Isso não quer dizer que "Fahrenheit" seja um mau filme, ou que não se possa assistir com prazer a esse trabalho sarcástico. Moore relembra a eleição que conduziu Bush à Presidência, depois de uma contagem de votos problemática, para não dizer fraudulenta. Depois, ele encaixa uma seqüência satírica em que afirma que de janeiro a setembro de 2001, o presidente passou 42% de seu tempo em férias.
Mas a graça logo se esgota. Para introduzir os atentados de 11 de Setembro, Moore emprega a única idéia cinematográfica do filme: um minuto e 10 segundos de tela escura. Só se ouve o som. Tudo que ele relata a seguir é espantoso.
Como o governo Bush criou a ilusão de que o Iraque era a base do terrorismo, como promoveu um clima de medo em todo o país com a cumplicidade cega da mídia, e por que as TVs não mostraram imagens dos caixões de americanos mortos no Oriente Médio.
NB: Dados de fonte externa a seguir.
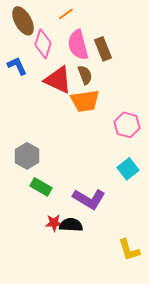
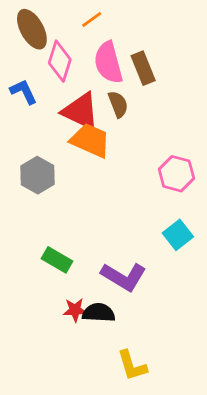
orange trapezoid: (85, 101) -> (90, 140), moved, turned -148
gray hexagon: (27, 156) -> (37, 175), moved
yellow L-shape: (129, 250) -> (132, 366), moved

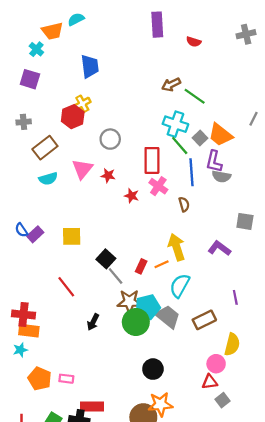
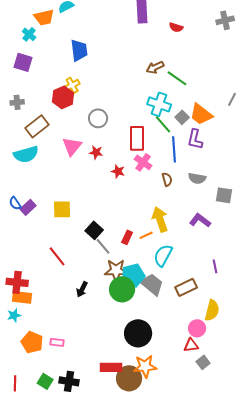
gray semicircle: (221, 177) -> (197, 178), moved
cyan semicircle: (48, 179) -> (26, 154), moved, size x1.4
black circle: (153, 369) -> (138, 333), size x1.4
red rectangle: (92, 406) -> (111, 367), moved

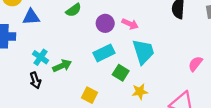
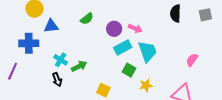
cyan rectangle: (104, 53) -> (123, 48), moved

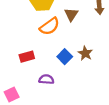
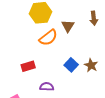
brown star: (85, 53) -> (91, 65), moved
blue square: (65, 57) -> (71, 65), moved

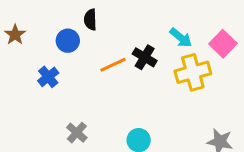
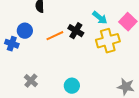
blue circle: (68, 41) -> (25, 31), moved
blue cross: (48, 77) -> (12, 44), turned -32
Isso já havia sido mostrado em "Le Monde selon Bush" [O mundo segundo Bush], de William Karel, entre outros, e de maneira melhor. O que se vê em "Fahrenheit" é como o Estado utiliza as classes populares como bucha de canhão. Fiel a seu gosto pelo confronto, o diretor aborda congressistas para incitá-los a oferecer os nomes de seus filhos para alistamento. O momento espantoso em que se vê Bush atônito em uma cadeira de escola maternal quando lhe informam que um segundo avião atingiu uma torre do World Trade Center adquire toda sua força no filme, um impacto arrasador: uma demonstração visual de que esse homem é incapaz de dirigir os Estados Unidos.
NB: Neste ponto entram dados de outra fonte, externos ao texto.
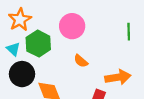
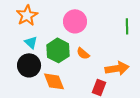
green hexagon: (38, 44) -> (58, 50), moved
cyan triangle: (13, 49) -> (31, 42), moved

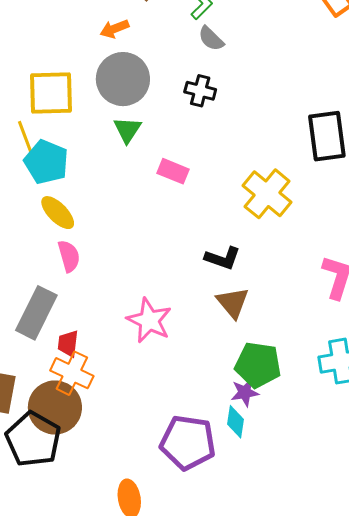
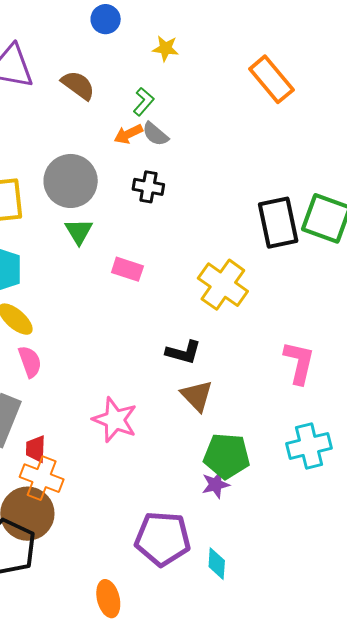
orange arrow: (115, 29) -> (128, 134), moved
cyan diamond: (235, 422) -> (217, 564), moved

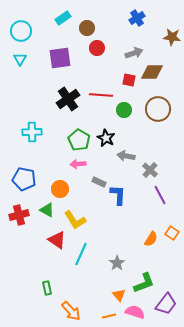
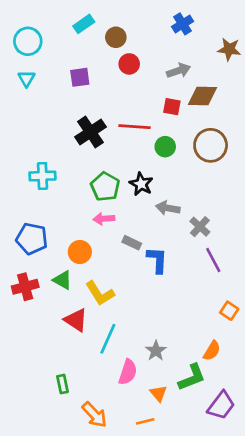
purple square: (60, 58) -> (80, 77), size x0.7
orange semicircle: (151, 239) -> (212, 351), moved
pink semicircle: (135, 312) -> (128, 372), moved, turned 90

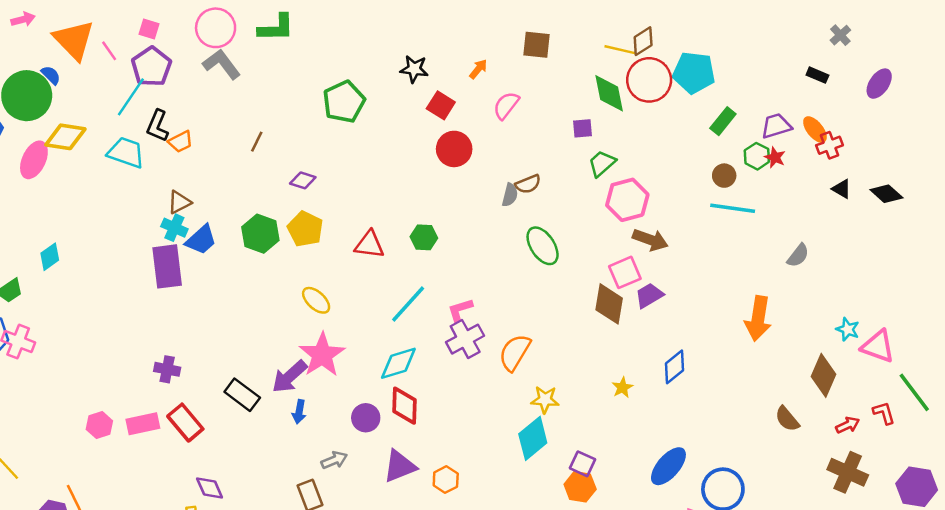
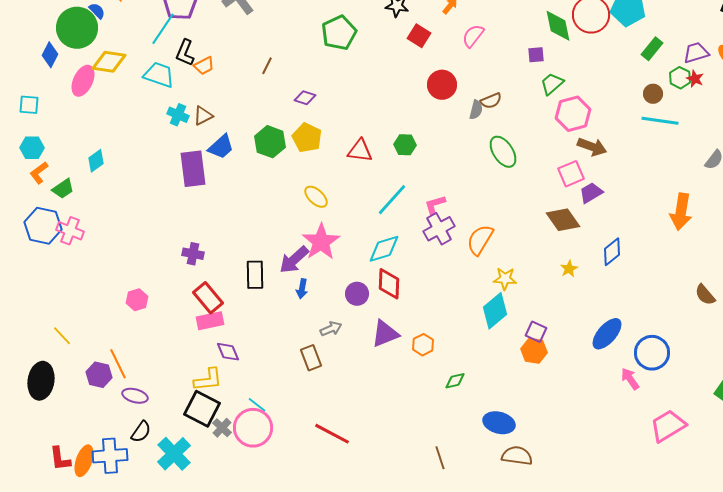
red circle: (454, 149) -> (442, 85), moved
cyan cross: (174, 228) -> (178, 115), moved
brown diamond: (609, 304) -> (563, 220), moved, turned -44
black rectangle: (242, 395) -> (255, 275), turned 52
pink rectangle: (143, 424) -> (210, 321), moved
O filme, que Moore designa como "não-ficção", se dirige a uma audiência popular. Uma espécie de Rambo da antiglobalização, ele não poupa recursos para atingir seu objetivo, a começar da idéia de se colocar como justiceiro.
Depois de "A Paixão de Cristo" fundamentalista de Mel Gibson, em que Jesus clama contra seus fanáticos torturadores, e de "Tróia", de Wolfgang Petersen, em que o ataque dos gregos é filmado como se prefigurasse o desembarque aliado na Normandia, "Fahrenheit 11 de Setembro" é um novo sintoma da maneira pela qual o cinema norte-americano pratica o espetáculo como arte da denúncia contra os eixos do mal.